Edwards says he's the real candidate of change

Presidential hopeful John Edwards shakes hands as he starts his four-day bus tour through New Hampshire during a stop in Hanover.
(Jim Cole/Associated Press)
By James W. Pindell, Globe correspondent
John Edwards introduced a new stump speech -- and with it a renewed focus on rivals Hillary Clinton and Barack Obama -- today in Hanover as he kicked off a four-day bus tour through New Hampshire.
Edwards more pointed argument that he is the Democrat who can really bring change to Washington comes at a time when the central debate of the nomination race has been Obama's own discussion of change against Clinton's talk of experience.
The Edwards camp suggests that Obama, in his first term in the US Senate, is too inexperienced, and Clinton, the New York senator and former First Lady, is too tied to special interests to deliver change.

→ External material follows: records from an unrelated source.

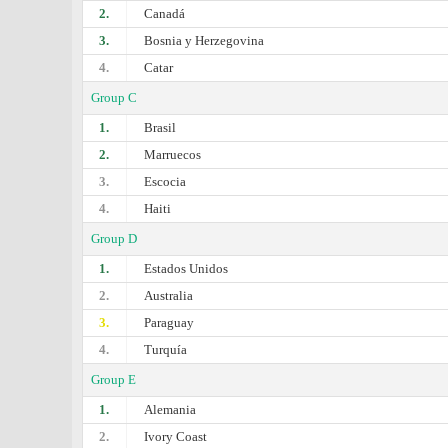
2.
Canadá
3.
Bosnia y Herzegovina
4.
Catar
Group C
1.
Brasil
2.
Marruecos
3.
Escocia
4.
Haiti
Group D
1.
Estados Unidos
2.
Australia
3.
Paraguay
4.
Turquía
Group E
1.
Alemania
2.
Ivory Coast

"We as a nation must choose whether to do what America has always done in times like these -- change direction and move boldly into the future for the sake of our children, if not for ourselves, or wander in the same stale direction we have traveled in our recent past," Edwards said in what his campaign billed as a major speech. "The choice we must make is as important as it is clear. It is a choice between looking back and looking forward. It is caution versus courage. Old versus new. Calculation versus principle. It is a choice between the failed compromises of the past and the bright possibilities of our future."
But some political observers don't see a whole lot new.
"This line of change doesn't appear all that different from what he has been saying," said Wayne Lesperance, a political science professor at New England College in Henniker, N.H. "But he is trying to get in the mix with Obama and Clinton who really have been talking over him."
Recent polls have shown Clinton, Obama, and Edwards locked in first, second, and third place respectively in New Hampshire, as well as nationally.
Edwards, returning to the Granite State for the first time in several weeks, also plans to campaign today in Keene, Peterborough, and Hooksett.